AIG, America’s largest insurance company, is down over 21% today. Its losses for the year are impressive: on Sept. 17, 2007, it closed at just under $65 a share. It closed today at $3.75. At one point shares traded at a buck and a quarter a pop.
Because of its exposure to securities (and I use that term only in its most technical sense) based on subprime mortgages, its credit rating has been downgraded: “Standard & Poor's lowered its rating on AIG to A- from AA-, and Moody's Investors Service cut its rating to A2 from Aa3. Fitch Ratings and AM Best also downgraded AIG.”
The downward move in its credit rating will trigger the need to provide an additional $14.5 billion or more in collateral (above already immense collateral obligations) to shore up insurance contracts, including derivatives like credit default swaps. It also may be enough of a slap to their credit worthiness that customers will begin to cancel policies because of fear AIG won’t be able to cover their obligations. The downgrade will also mean that any debt issued by AIG going forward will come at a higher premium and that principle on outstanding debt is going to be worth less than its original face value. If you own bonds issued by AIG, you lost money overnight. Individuals, mutual funds, and financial institutions worldwide own AIG paper. Even if you don’t directly own the company’s bonds, you might be exposed to them. The potential that they might default makes more borrowing more expensive.
This is a downward spiral.
What’s going on?
From the NY Times:
“Most of A.I.G.’s businesses are healthy, but its troubles grew from one unit that dealt in complex debt securities and derivatives and now threatens to drain cash more quickly than the financing package can be assembled.”

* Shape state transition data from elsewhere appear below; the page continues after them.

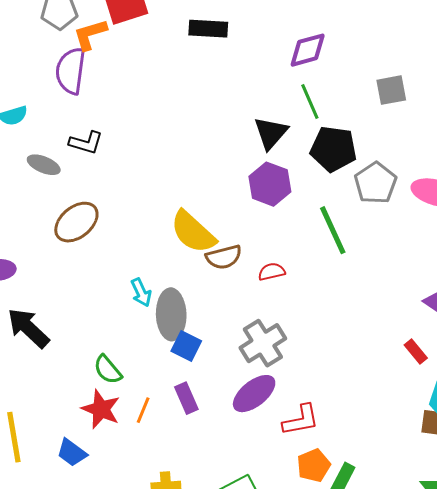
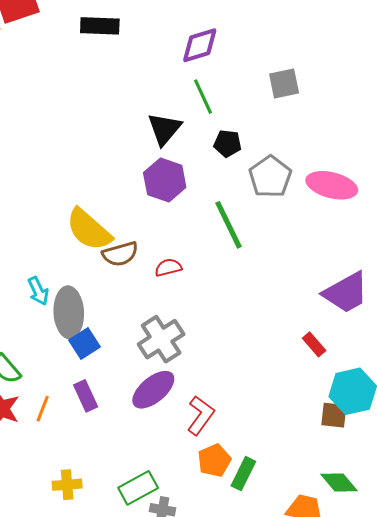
black pentagon: (333, 149) -> (228, 144), size x0.6
blue square: (186, 346) -> (85, 344), turned 32
red L-shape: (301, 420) -> (201, 415), turned -42

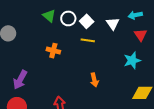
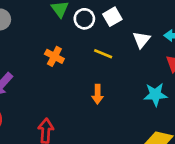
white square: (87, 21) -> (112, 17), moved
orange arrow: (94, 80) -> (98, 94), moved

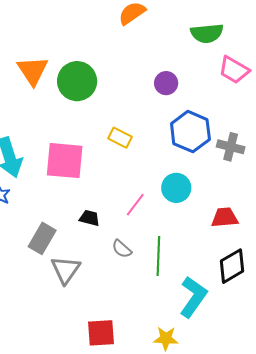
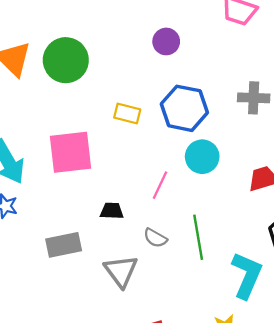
blue hexagon: (190, 132) -> (184, 108), moved
gray rectangle: (42, 238) -> (64, 245), turned 60
gray triangle: (66, 270) -> (121, 271), moved

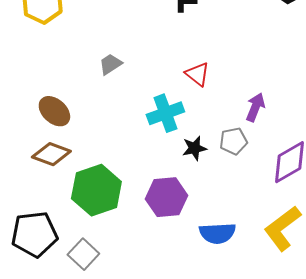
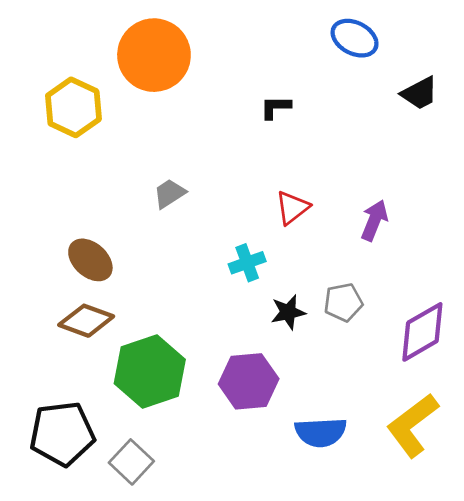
red triangle: (197, 74) -> (292, 208), turned 44
purple arrow: (255, 107) -> (374, 220), moved
cyan cross: (165, 113) -> (247, 263), size x0.7

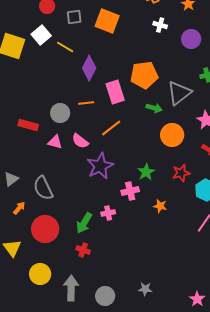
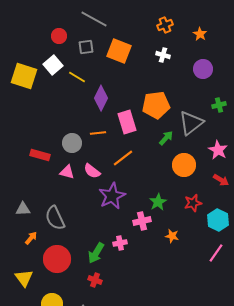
white cross: (160, 25) -> (163, 55), moved
green arrow: (154, 108) -> (166, 138), turned -63
gray triangle: (11, 179) -> (23, 209), turned 35

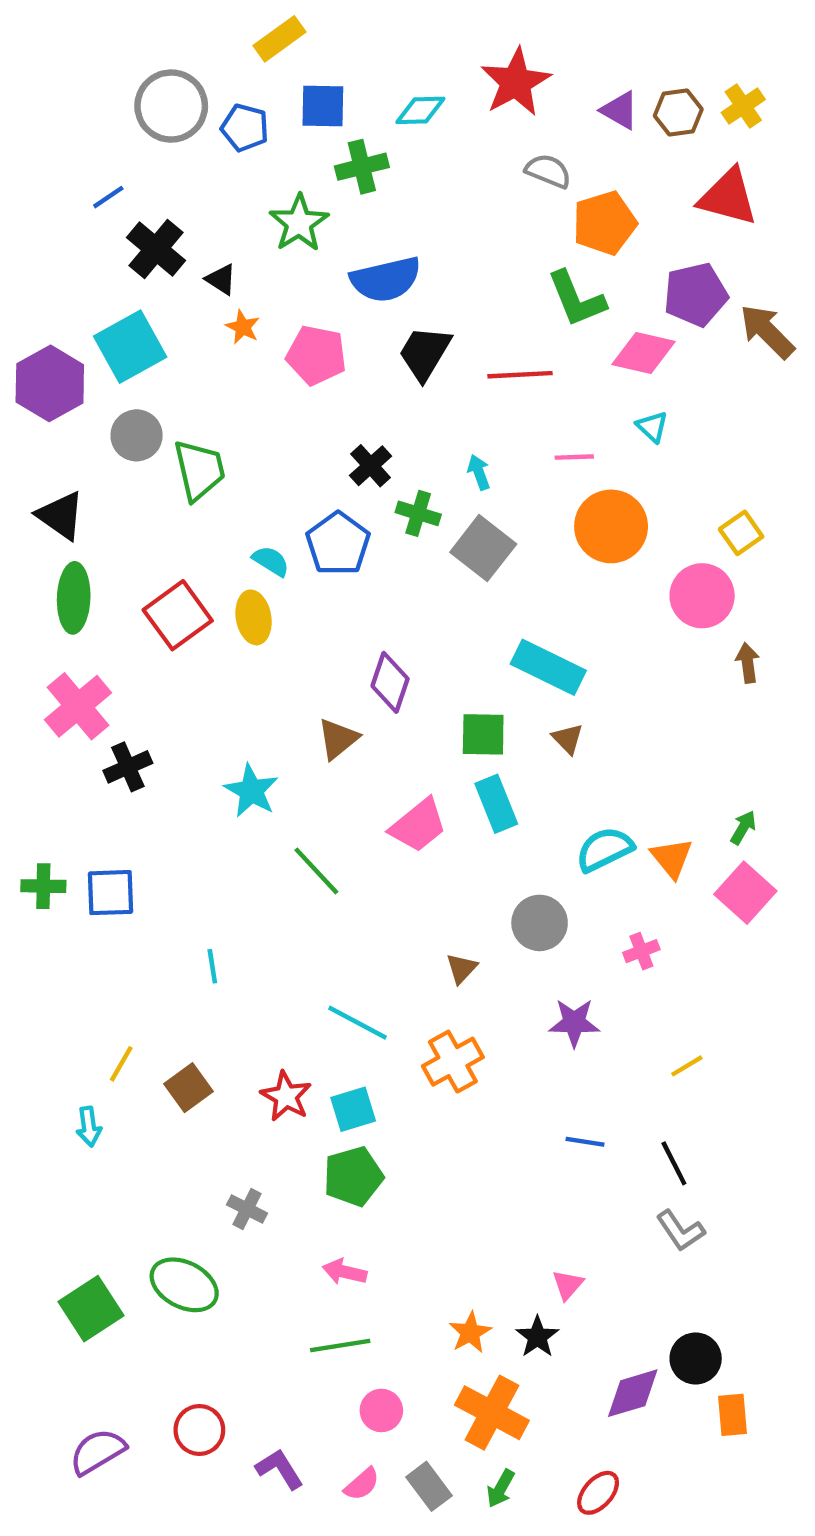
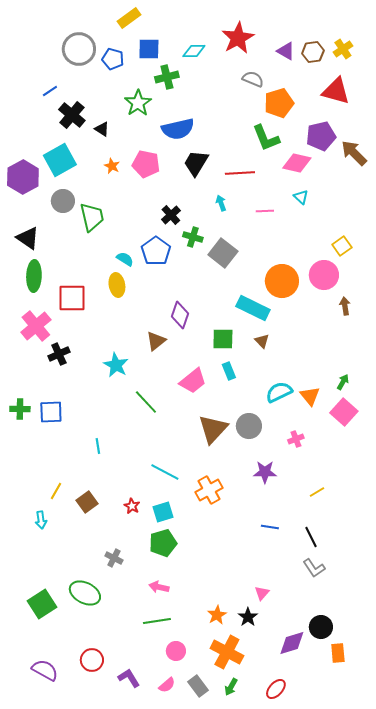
orange star: (243, 327) -> (112, 166), moved
cyan arrow: (479, 472) -> (221, 203), moved
orange circle: (611, 526) -> (282, 281), moved
red square: (178, 615) -> (72, 298), moved, turned 36
cyan rectangle: (496, 804) -> (229, 371), size x0.7
brown triangle: (462, 968) -> (213, 429), moved, size x2.0
red star: (286, 1096) -> (132, 506), size x0.7
purple semicircle: (98, 1452) -> (45, 670), turned 60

I have no idea whether AIG can survive. The necessary cash infusion numbers are astronomical. Up to $75 billion in some reports. The impact on the rest of the financial world is going to be monstrous. AIG has expensive dealings with banks and financial institutions and governments all over the world. One BBC report has it that AIG insures more than $300 billion in mortgages held by European banks. Banks in Hong Kong, Sydney, Seoul, Toronto and Frankfurt will be hurt if the company fails.
Ideas for short term solutions are above my pay grade, to borrow a phrase. Most likely they will involve borrowing more than phrases.
But going forward through the wreckage of this week one thing is abundantly clear. The financial system is in dire need of a way to regulate the derivatives market. We must have a transparent way to assign real value to the financial instruments which are at the heart of this disaster. Private credit ratings companies and government regulators have utterly failed all of us.
Until today, I wasn’t that worried about the severity of this recession. It was bad, to be sure. But I could imagine a way out of the swamp. Now the alligators have moved in among us and the swamp is becoming malarial.